WHAT YOU ARE ASKED TO DO: Look through the records below for the line with "IDÉES CADEAUX" and the line with "Pokreće Klaro!", then return those lines and all lines between, exactly.
EXERCISE INPUT Block Start
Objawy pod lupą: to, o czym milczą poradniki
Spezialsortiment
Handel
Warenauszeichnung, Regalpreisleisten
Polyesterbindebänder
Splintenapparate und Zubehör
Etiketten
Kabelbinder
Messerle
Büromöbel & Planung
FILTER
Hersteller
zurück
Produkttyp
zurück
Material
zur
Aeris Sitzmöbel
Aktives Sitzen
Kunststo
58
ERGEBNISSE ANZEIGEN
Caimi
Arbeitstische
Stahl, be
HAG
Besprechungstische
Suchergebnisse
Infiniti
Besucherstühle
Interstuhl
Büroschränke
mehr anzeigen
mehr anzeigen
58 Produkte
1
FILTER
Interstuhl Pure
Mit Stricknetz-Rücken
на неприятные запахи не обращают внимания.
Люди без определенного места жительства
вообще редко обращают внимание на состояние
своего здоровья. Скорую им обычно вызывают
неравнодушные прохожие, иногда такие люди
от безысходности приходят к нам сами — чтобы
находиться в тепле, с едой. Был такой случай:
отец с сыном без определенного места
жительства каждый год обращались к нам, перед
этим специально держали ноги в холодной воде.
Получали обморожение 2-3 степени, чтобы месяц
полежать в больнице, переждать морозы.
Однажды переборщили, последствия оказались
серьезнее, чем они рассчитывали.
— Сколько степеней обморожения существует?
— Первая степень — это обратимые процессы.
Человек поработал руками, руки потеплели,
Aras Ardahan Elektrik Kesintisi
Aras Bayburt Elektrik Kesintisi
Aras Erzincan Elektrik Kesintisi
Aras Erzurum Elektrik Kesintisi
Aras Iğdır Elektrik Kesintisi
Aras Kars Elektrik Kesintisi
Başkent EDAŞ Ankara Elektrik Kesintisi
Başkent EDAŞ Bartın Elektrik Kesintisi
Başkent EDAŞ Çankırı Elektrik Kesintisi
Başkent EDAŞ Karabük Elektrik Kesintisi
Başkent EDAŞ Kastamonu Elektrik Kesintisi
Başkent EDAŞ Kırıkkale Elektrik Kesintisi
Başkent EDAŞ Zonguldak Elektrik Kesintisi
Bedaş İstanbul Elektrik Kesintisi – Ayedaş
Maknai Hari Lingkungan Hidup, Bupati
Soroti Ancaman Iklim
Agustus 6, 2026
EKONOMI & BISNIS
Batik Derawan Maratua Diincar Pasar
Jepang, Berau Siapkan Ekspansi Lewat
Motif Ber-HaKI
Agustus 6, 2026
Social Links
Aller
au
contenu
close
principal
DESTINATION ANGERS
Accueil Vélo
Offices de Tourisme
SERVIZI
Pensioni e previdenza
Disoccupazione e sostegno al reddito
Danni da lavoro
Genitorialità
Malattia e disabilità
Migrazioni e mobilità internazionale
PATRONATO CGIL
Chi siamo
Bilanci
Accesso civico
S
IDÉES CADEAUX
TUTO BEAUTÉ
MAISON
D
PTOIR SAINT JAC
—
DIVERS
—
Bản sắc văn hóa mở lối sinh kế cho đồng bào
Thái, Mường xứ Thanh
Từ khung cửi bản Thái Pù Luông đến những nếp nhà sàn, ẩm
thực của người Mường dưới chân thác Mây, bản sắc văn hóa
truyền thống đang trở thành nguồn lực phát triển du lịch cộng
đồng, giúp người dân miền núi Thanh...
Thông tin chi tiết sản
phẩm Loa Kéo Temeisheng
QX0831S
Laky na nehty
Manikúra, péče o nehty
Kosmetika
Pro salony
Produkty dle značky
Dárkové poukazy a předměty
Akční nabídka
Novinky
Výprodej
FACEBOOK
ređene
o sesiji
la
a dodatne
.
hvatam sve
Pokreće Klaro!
EXERCISE INPUT Block End
EXERCISE INPUT Block Start
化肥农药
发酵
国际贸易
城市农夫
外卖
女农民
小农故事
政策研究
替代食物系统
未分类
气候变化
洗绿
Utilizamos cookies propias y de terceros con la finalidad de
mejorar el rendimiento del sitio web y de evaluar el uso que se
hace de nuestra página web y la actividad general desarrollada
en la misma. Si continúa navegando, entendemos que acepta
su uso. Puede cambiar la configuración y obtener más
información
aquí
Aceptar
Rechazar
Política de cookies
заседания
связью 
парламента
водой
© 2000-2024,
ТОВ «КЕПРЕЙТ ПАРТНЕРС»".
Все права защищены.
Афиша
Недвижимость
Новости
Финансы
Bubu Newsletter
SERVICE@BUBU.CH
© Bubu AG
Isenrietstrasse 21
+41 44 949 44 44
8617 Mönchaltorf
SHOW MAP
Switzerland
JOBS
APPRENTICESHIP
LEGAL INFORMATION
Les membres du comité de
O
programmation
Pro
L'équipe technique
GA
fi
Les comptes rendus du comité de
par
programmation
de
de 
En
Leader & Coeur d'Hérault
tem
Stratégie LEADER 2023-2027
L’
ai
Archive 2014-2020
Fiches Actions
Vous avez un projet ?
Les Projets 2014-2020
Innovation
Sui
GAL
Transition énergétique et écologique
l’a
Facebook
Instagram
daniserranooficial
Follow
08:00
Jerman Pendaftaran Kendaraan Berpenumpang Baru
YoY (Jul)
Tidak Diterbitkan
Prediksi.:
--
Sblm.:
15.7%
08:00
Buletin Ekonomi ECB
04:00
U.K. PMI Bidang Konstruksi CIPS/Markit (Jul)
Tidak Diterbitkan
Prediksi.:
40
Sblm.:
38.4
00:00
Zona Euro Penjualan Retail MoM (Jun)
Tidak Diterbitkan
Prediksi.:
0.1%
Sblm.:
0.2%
EXERCISE INPUT Block End
OUTPUT BELOW:
IDÉES CADEAUX
TUTO BEAUTÉ
MAISON
D
PTOIR SAINT JAC
—
DIVERS
—
Bản sắc văn hóa mở lối sinh kế cho đồng bào
Thái, Mường xứ Thanh
Từ khung cửi bản Thái Pù Luông đến những nếp nhà sàn, ẩm
thực của người Mường dưới chân thác Mây, bản sắc văn hóa
truyền thống đang trở thành nguồn lực phát triển du lịch cộng
đồng, giúp người dân miền núi Thanh...
Thông tin chi tiết sản
phẩm Loa Kéo Temeisheng
QX0831S
Laky na nehty
Manikúra, péče o nehty
Kosmetika
Pro salony
Produkty dle značky
Dárkové poukazy a předměty
Akční nabídka
Novinky
Výprodej
FACEBOOK
ređene
o sesiji
la
a dodatne
.
hvatam sve
Pokreće Klaro!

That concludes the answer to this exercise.